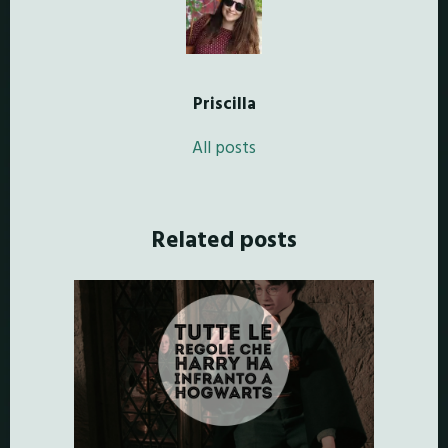
Priscilla
All posts
Related posts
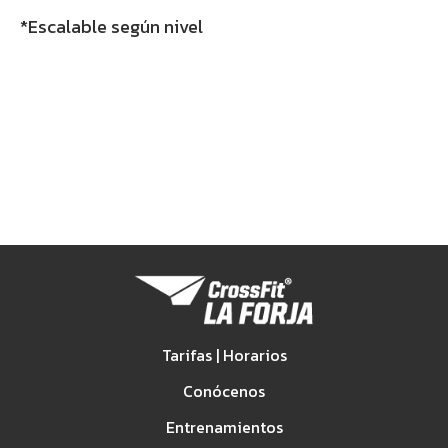
*Escalable según nivel
Tarifas | Horarios
Conócenos
Entrenamientos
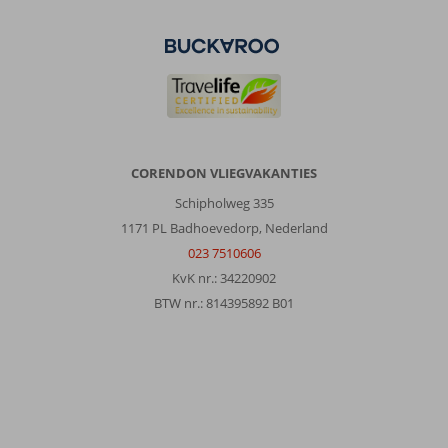
oude
bezienswaardigheden.
Alles
goed
in
de
omgeving
en
gied
CORENDON VLIEGVAKANTIES
bereikbaar
Schipholweg 335
Over
1171 PL Badhoevedorp, Nederland
Angela
023 7510606
Appartementen:
KvK nr.: 34220902
Angela
BTW nr.: 814395892 B01
appartement
was
een
ruim
appartement
wat
op.loopaftand
ligt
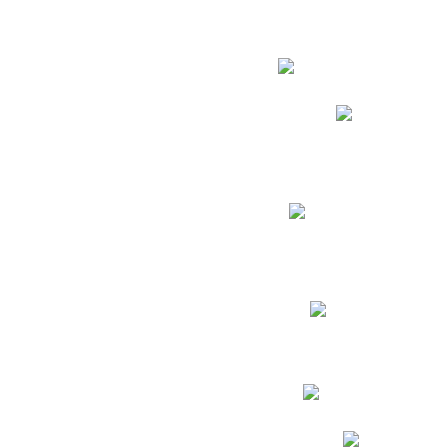
Estudian
Phidias
Biblioteca CNY
Cronograma de evaluac
Manual de Convivenc
Resultados Pruebas Sa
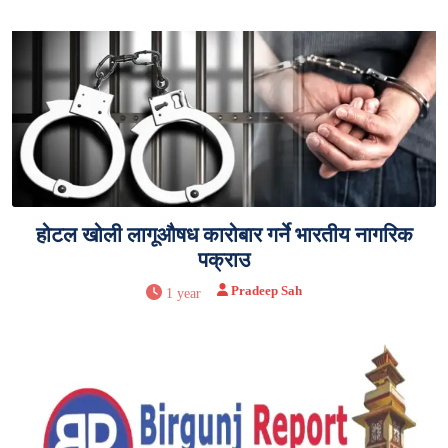
होटल खोली लागूऔषध कारोबार गर्ने भारतीय नागरिक
पक्राउ
Pradeep Sah
1 year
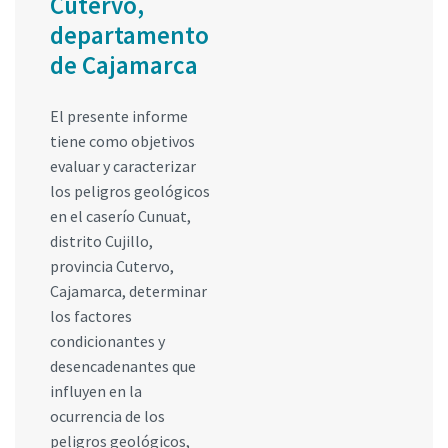
Cutervo,
departamento
de Cajamarca
El presente informe
tiene como objetivos
evaluar y caracterizar
los peligros geológicos
en el caserío Cunuat,
distrito Cujillo,
provincia Cutervo,
Cajamarca, determinar
los factores
condicionantes y
desencadenantes que
influyen en la
ocurrencia de los
peligros geológicos,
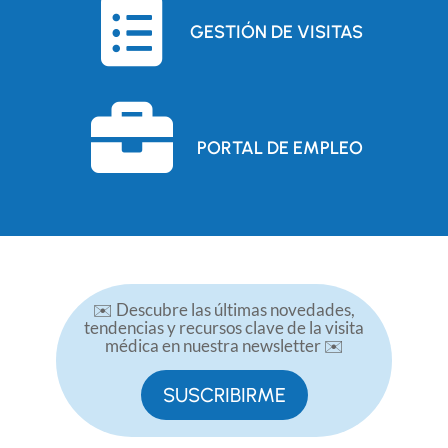

GESTIÓN DE VISITAS

PORTAL DE EMPLEO
✉️ Descubre las últimas novedades,
tendencias y recursos clave de la visita
médica en nuestra newsletter ✉️
SUSCRIBIRME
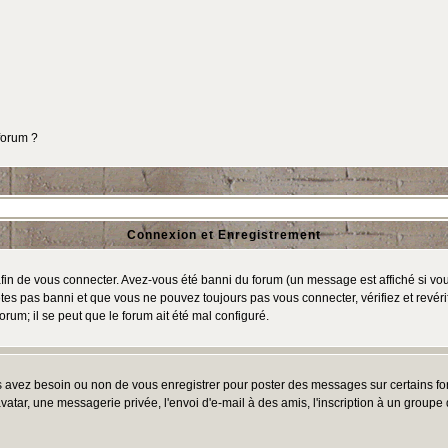
 forum ?
Connexion et Enregistrement
in de vous connecter. Avez-vous été banni du forum (un message est affiché si vous 
tes pas banni et que vous ne pouvez toujours pas vous connecter, vérifiez et revéri
orum; il se peut que le forum ait été mal configuré.
us avez besoin ou non de vous enregistrer pour poster des messages sur certains fo
atar, une messagerie privée, l'envoi d'e-mail à des amis, l'inscription à un groupe d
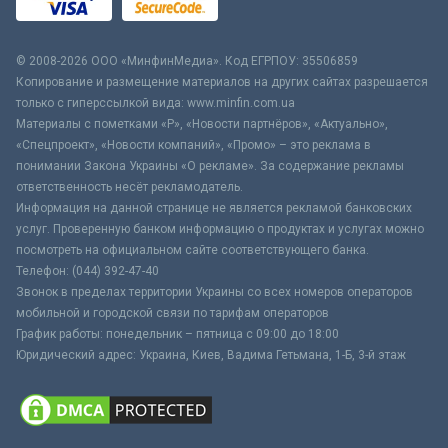
© 2008-2026 ООО «МинфинМедиа». Код ЕГРПОУ: 35506859
Копирование и размещение материалов на других сайтах разрешается
только с гиперссылкой вида: www.minfin.com.ua
Материалы с пометками «Р», «Новости партнёров», «Актуально»,
«Спецпроект», «Новости компаний», «Промо» – это реклама в
понимании Закона Украины «О рекламе». За содержание рекламы
ответственность несёт рекламодатель.
Информация на данной странице не является рекламой банковских
услуг. Проверенную банком информацию о продуктах и услугах можно
посмотреть на официальном сайте соответствующего банка.
Телефон: (044) 392-47-40
Звонок в пределах территории Украины со всех номеров операторов
мобильной и городской связи по тарифам операторов
График работы: понедельник – пятница с 09:00 до 18:00
Юридический адрес: Украина, Киев, Вадима Гетьмана, 1-Б, 3-й этаж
• • • • •
- [AIM OF THE TASK] State how many lines of the records above contain "geológicos", with no words besides the number.

- [THE ANSWER] 2